ふわりと前髪をかき分けられた気がして、うっすらと目を開けた。

『ん……』

さらさらとした鈍色の髪が視界に映る。

『はせべ?』

私は無意識のうちに、長谷部の髪へと手を伸ばしていた。

「……っ、」

サッとよけられ、手は虚空を掻くだけで触れるに叶わない。
仕方なく手を降ろして、じとーっと見つめてみる。

「おはようございます」

長谷部はといえば、私の視線を無視して挨拶をしてきた。
……ので、もう一度寝ることにした。

『オヤスミナサイ』

布団を頭まですっぽり被ろうと引き上げる。
瞬間、がしっと掴まれた。
――布団を。

「主、貴女が命じたんですよ。この時間に起こしてくれと」

確かに頼みはした。

『言ったけど、言ったけども!』

私の乙女心が、朝イチから傷付いたんですけど?!
……なんて鬼畜な長谷部。

「けど?何でしょうか」

とんと見当もつかない様な顔をしているが、内心分かっているに違いない。

『うぅ……酷い』

私は長谷部に恋をしている。

一目惚れではなかったけれど。
真面目で勤勉で主命大好きな彼を見ているうちに、いつしか好意を抱くようになった。

あなたを想うと胸が騒ぐ……なんてこと、本人には言えない。

「それで?今日は何をします?」

その言葉に続くのが、不穏な事柄で無くなったのはいつだっただろう。

「馬の世話ですか?それとも畑仕事?御随意にどうぞ」

『出陣とか遠征っていう選択肢は無いの?珍しい』

歴史修正主義者による歴史改変も、もうずいぶん阻止してきた。

「最近の主は、俺にそういったことを命じて下さらないので」

『そうだね、今の本丸は平和だし』

実際、行けるところまで来てしまった感が……こほん。

「主命とあらば汚れ仕事も喜んでお引き受け致しますよ?」

『間に合ってるから結構です』

まあ、つまりは暇な訳で。

『ってことでおやすみ』

再度布団を被ろうとするが、またもや阻止されてしまった。

「主、今日は予定があるのでは?何かは存じませんが、よろしいので?」

予定、予定ね。

『実は予定が無いって言ったら……怒る?』

淡い青紫色の目を見つめるが、そこに怒りは無く、ただ細められただけだった。

「いいえ。

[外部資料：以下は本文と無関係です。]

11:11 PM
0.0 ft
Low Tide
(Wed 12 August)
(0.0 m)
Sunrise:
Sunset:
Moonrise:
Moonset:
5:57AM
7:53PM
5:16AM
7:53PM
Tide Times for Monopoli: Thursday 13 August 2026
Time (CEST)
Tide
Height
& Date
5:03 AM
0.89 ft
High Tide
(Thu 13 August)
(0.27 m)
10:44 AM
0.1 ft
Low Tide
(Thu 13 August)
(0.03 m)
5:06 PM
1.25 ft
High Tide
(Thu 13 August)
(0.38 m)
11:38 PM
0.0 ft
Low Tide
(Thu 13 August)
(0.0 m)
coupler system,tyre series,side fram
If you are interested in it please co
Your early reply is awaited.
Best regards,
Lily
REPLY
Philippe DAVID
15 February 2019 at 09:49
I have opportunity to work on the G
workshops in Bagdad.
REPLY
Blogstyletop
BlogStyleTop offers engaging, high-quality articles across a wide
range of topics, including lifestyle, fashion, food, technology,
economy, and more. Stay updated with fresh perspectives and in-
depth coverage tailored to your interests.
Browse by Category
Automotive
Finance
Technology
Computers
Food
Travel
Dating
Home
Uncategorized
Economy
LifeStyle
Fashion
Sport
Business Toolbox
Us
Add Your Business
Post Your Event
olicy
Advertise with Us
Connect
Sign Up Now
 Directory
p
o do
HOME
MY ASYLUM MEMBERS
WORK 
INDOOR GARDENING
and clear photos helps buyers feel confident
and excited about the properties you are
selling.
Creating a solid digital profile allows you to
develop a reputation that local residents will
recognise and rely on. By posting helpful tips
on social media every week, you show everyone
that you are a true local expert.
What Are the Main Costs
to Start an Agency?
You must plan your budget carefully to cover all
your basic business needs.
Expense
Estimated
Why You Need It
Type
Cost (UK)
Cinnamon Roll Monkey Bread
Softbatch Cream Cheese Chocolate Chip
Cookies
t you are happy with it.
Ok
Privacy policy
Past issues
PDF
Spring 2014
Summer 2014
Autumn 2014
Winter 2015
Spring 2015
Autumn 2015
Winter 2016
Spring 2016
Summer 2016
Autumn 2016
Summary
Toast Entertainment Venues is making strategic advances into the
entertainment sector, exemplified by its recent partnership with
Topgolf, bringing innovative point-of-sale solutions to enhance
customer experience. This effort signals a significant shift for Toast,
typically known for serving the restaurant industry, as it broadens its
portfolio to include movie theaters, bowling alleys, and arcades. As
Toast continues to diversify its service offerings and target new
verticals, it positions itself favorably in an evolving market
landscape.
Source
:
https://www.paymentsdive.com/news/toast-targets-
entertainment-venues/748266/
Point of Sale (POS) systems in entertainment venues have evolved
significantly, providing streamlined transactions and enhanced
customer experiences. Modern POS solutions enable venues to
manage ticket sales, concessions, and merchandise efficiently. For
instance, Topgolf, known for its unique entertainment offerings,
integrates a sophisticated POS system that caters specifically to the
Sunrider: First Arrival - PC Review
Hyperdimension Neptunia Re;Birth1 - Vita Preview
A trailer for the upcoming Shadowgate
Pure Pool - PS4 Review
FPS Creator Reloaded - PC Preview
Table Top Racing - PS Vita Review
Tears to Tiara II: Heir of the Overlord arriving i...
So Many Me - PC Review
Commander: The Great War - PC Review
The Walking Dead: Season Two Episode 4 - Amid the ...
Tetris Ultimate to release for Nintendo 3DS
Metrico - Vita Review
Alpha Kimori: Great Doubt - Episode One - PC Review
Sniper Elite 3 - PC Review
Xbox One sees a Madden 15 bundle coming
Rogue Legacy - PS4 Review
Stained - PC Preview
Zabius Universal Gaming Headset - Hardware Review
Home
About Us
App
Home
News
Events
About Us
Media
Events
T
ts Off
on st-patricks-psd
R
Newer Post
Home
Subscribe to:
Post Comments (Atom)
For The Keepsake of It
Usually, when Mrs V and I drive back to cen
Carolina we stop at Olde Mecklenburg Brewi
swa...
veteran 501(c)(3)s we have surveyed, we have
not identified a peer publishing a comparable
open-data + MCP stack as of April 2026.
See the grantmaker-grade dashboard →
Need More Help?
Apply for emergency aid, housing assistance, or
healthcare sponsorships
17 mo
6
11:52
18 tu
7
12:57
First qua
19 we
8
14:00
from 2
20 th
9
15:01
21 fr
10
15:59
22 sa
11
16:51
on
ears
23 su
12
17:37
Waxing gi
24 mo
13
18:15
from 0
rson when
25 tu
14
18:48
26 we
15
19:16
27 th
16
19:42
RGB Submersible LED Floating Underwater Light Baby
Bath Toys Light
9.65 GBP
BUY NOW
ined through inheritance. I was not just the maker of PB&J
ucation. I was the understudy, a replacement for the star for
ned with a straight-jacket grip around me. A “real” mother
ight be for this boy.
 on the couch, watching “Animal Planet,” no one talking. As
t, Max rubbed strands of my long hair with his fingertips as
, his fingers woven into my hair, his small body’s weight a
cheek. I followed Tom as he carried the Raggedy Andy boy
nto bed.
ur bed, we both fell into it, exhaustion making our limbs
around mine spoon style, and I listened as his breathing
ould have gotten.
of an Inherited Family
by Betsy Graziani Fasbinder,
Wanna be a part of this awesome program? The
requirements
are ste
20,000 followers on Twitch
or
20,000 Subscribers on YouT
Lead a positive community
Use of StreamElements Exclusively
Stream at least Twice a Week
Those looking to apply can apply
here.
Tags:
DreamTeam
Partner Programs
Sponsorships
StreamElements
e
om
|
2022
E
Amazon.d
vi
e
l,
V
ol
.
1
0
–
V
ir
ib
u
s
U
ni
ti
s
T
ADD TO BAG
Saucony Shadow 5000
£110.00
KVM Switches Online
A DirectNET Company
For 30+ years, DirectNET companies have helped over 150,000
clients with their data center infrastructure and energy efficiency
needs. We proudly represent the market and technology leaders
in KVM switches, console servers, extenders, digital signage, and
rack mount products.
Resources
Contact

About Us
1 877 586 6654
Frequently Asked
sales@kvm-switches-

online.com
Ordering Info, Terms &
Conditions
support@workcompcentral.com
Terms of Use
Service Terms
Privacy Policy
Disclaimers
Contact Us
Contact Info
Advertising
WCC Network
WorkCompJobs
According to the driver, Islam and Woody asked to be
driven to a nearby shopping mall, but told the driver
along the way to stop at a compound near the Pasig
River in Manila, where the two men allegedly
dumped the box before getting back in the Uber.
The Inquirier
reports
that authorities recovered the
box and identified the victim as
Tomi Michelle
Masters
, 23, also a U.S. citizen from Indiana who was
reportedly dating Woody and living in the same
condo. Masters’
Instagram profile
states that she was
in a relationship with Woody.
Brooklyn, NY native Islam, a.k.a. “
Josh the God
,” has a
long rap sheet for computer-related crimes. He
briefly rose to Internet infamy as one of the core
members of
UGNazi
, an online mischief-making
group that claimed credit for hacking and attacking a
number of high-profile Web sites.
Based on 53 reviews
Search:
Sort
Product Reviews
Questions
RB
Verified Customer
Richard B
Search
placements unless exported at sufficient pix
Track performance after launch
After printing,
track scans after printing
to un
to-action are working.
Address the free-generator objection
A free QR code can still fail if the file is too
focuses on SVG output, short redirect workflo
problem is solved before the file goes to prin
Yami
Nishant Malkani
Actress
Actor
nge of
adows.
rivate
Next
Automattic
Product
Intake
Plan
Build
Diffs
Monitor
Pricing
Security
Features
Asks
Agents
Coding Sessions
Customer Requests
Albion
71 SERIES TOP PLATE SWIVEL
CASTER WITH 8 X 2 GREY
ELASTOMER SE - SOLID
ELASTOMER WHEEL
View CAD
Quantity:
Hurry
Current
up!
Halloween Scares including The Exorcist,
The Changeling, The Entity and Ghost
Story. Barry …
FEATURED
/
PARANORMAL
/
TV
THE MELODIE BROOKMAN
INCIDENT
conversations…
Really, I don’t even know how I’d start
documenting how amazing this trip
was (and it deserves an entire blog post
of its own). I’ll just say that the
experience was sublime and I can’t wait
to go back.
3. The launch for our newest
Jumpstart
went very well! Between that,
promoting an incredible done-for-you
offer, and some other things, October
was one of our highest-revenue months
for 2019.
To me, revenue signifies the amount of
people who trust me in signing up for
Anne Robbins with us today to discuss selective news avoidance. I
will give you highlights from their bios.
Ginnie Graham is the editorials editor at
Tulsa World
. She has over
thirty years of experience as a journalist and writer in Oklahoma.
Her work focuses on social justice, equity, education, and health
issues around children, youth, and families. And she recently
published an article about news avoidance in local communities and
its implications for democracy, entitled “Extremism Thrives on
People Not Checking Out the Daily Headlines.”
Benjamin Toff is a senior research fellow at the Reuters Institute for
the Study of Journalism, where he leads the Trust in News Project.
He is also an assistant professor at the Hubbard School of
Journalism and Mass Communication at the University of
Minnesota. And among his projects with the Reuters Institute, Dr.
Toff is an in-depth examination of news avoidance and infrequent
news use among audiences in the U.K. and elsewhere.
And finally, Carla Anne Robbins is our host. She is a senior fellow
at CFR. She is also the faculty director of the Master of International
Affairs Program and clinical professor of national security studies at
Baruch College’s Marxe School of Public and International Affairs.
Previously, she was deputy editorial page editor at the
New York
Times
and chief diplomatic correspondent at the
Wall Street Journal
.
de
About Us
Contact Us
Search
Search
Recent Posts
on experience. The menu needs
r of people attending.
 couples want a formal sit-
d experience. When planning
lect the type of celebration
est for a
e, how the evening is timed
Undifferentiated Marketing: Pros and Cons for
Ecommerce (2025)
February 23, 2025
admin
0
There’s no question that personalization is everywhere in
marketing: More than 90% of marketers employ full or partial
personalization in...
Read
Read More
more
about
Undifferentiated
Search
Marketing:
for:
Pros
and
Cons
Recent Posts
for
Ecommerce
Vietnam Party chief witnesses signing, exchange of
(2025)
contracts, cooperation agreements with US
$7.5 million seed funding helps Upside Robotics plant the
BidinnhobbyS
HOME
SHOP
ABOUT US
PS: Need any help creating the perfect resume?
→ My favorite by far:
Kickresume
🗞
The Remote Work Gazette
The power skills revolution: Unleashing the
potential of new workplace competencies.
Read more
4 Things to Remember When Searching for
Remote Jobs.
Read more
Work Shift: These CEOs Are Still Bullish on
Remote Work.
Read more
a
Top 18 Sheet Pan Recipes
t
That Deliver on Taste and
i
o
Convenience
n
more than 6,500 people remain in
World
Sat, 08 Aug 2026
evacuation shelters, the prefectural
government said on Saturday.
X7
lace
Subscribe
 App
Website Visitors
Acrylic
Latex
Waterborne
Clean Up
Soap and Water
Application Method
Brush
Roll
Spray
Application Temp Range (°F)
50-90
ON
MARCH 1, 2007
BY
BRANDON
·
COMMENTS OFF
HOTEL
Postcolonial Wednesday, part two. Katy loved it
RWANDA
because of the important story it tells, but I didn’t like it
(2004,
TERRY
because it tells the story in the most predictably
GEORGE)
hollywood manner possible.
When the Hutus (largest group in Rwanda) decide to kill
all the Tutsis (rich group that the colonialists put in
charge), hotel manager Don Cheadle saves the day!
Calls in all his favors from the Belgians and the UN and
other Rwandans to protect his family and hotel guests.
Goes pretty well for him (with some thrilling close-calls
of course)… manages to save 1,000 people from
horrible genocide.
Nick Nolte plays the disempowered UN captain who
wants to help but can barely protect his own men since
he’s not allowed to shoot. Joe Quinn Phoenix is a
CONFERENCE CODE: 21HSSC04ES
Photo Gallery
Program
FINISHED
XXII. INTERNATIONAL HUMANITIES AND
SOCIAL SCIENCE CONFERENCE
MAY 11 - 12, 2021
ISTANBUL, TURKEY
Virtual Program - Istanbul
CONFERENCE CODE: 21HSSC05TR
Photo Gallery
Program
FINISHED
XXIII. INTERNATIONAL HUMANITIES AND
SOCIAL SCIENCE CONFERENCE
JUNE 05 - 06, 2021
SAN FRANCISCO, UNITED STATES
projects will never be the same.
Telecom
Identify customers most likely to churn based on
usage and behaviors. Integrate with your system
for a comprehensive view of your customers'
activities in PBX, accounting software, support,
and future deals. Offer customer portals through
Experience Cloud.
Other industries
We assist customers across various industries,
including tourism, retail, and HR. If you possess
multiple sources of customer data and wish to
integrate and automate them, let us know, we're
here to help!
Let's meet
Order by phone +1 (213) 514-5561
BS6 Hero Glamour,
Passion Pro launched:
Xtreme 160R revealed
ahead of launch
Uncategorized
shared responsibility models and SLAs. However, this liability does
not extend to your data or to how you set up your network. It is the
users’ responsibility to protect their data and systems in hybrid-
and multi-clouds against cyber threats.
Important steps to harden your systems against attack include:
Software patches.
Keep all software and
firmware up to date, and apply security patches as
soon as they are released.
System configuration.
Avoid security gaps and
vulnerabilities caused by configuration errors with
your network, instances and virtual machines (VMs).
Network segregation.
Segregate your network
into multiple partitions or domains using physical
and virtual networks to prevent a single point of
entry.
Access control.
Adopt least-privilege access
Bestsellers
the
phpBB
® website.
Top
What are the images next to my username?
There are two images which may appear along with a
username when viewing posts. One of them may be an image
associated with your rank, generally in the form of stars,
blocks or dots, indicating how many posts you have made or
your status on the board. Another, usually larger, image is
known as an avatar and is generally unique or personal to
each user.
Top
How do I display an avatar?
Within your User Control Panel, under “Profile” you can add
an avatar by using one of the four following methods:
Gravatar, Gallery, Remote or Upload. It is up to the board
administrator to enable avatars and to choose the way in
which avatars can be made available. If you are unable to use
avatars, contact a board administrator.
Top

主命とあらば何なりと拝命致しますよ」

その面差しが思っていた以上に優しくて見惚れてしまう。

「……主?」

小首をかしげる長谷部がまた可愛く見えて、心臓が早鐘を打った。

『っな、なんでもない』

赤くなっているであろう自分の顔を隠そうと、今度こそ布団を引っ張ってみる。
けれども長谷部のせいでやはり無理で。

私は慌てて布団から這い出し、自室から出ようと襖に手を掛けた。

「待ってください」

くいっと手を引かれて、何事かと振り返る。

長谷部は怒ったような顔をしていた。

「その格好で行かれるんですか」

言われて自分の服装を確認する。
浴衣だ。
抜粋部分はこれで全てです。